> _PROBLEM TO WORK ON_: Nothing but the lines from the first line of the records below to the line holding "reinterprets the" belongs in the answer, copied exactly and without pictures.

> _STORED DATA_:
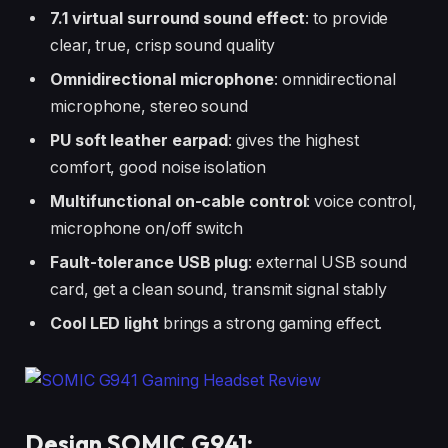
7.1 virtual surround sound effect
: to provide
clear, true, crisp sound quality
Omnidirectional microphone
: omnidirectional
microphone, stereo sound
PU soft leather earpad
: gives the highest
comfort, good noise isolation
Multifunctional on-cable control
: voice control,
microphone on/off switch
Fault-tolerance USB plug
: external USB sound
card, get a clean sound, transmit signal stably
Cool LED light
brings a strong gaming effect.
Design SOMIC G941:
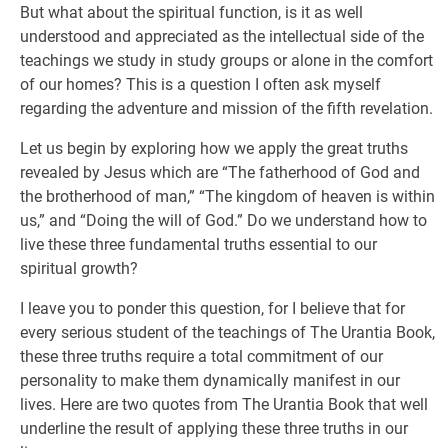
But what about the spiritual function, is it as well
understood and appreciated as the intellectual side of the
teachings we study in study groups or alone in the comfort
of our homes? This is a question I often ask myself
regarding the adventure and mission of the fifth revelation.
Let us begin by exploring how we apply the great truths
revealed by Jesus which are “The fatherhood of God and
the brotherhood of man,” “The kingdom of heaven is within
us,” and “Doing the will of God.” Do we understand how to
live these three fundamental truths essential to our
spiritual growth?
I leave you to ponder this question, for I believe that for
every serious student of the teachings of The Urantia Book,
these three truths require a total commitment of our
personality to make them dynamically manifest in our
lives. Here are two quotes from The Urantia Book that well
underline the result of applying these three truths in our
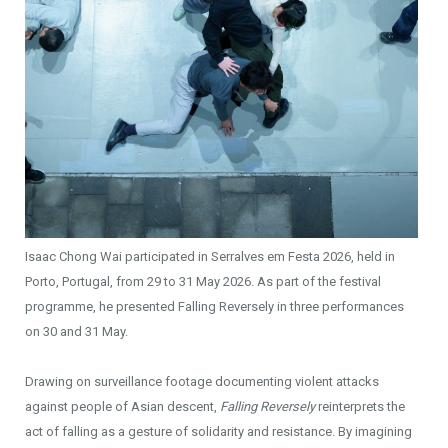
Isaac Chong Wai participated in Serralves em Festa 2026, held in
Porto, Portugal, from 29 to 31 May 2026. As part of the festival
programme, he presented Falling Reversely in three performances
on 30 and 31 May.
Drawing on surveillance footage documenting violent attacks
against people of Asian descent,
Falling Reversely
reinterprets the
act of falling as a gesture of solidarity and resistance. By imagining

> _EXERCISE RESULT_:
7.1 virtual surround sound effect
: to provide
clear, true, crisp sound quality
Omnidirectional microphone
: omnidirectional
microphone, stereo sound
PU soft leather earpad
: gives the highest
comfort, good noise isolation
Multifunctional on-cable control
: voice control,
microphone on/off switch
Fault-tolerance USB plug
: external USB sound
card, get a clean sound, transmit signal stably
Cool LED light
brings a strong gaming effect.
Design SOMIC G941:
But what about the spiritual function, is it as well
understood and appreciated as the intellectual side of the
teachings we study in study groups or alone in the comfort
of our homes? This is a question I often ask myself
regarding the adventure and mission of the fifth revelation.
Let us begin by exploring how we apply the great truths
revealed by Jesus which are “The fatherhood of God and
the brotherhood of man,” “The kingdom of heaven is within
us,” and “Doing the will of God.” Do we understand how to
live these three fundamental truths essential to our
spiritual growth?
I leave you to ponder this question, for I believe that for
every serious student of the teachings of The Urantia Book,
these three truths require a total commitment of our
personality to make them dynamically manifest in our
lives. Here are two quotes from The Urantia Book that well
underline the result of applying these three truths in our
Isaac Chong Wai participated in Serralves em Festa 2026, held in
Porto, Portugal, from 29 to 31 May 2026. As part of the festival
programme, he presented Falling Reversely in three performances
on 30 and 31 May.
Drawing on surveillance footage documenting violent attacks
against people of Asian descent,
Falling Reversely
reinterprets the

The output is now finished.